§ **Task prompt**
Reproduce the closing part of the entries exactly: the line with "Написать muzhskoystyle@gmail.com" and all lines after it, ending with the last line, and nothing else.

------ Given records

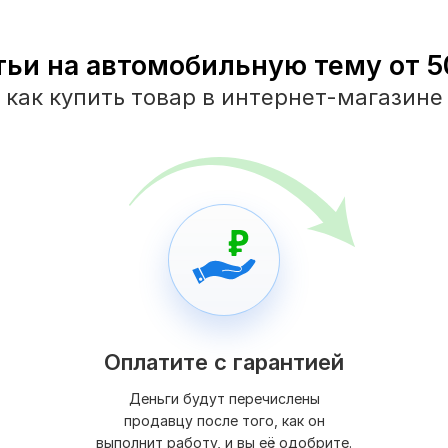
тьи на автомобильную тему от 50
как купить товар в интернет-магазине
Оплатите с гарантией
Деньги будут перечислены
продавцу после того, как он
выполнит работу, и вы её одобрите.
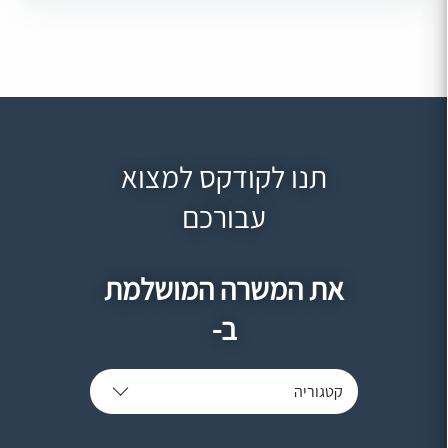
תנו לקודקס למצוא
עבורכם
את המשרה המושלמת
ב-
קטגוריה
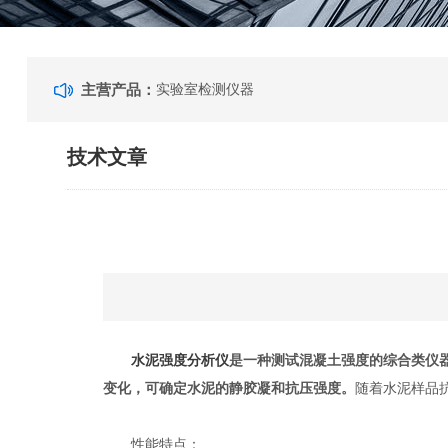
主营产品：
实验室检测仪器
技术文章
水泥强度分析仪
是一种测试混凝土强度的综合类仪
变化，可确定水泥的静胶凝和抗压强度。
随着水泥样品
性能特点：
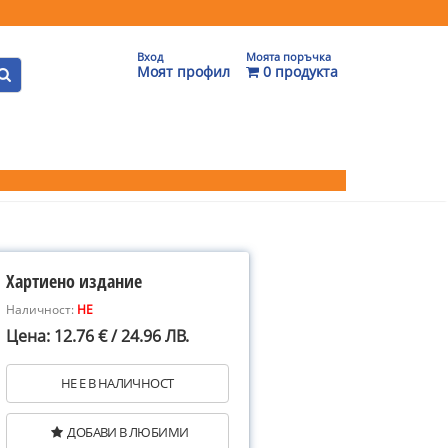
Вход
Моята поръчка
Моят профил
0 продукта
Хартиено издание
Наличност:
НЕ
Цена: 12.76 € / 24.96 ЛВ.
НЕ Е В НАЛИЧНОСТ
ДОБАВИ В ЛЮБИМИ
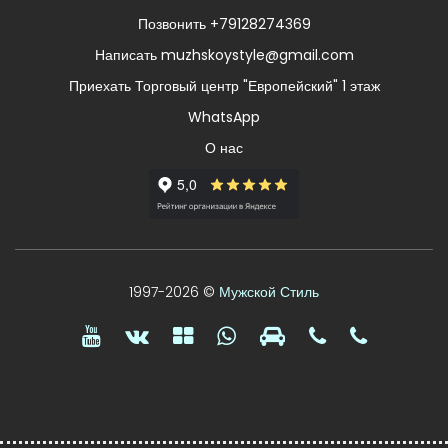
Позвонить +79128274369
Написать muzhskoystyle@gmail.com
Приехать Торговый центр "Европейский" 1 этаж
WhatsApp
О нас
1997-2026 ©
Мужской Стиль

------------

§ **Output for this task**
Написать muzhskoystyle@gmail.com
Приехать Торговый центр "Европейский" 1 этаж
WhatsApp
О нас
1997-2026 ©
Мужской Стиль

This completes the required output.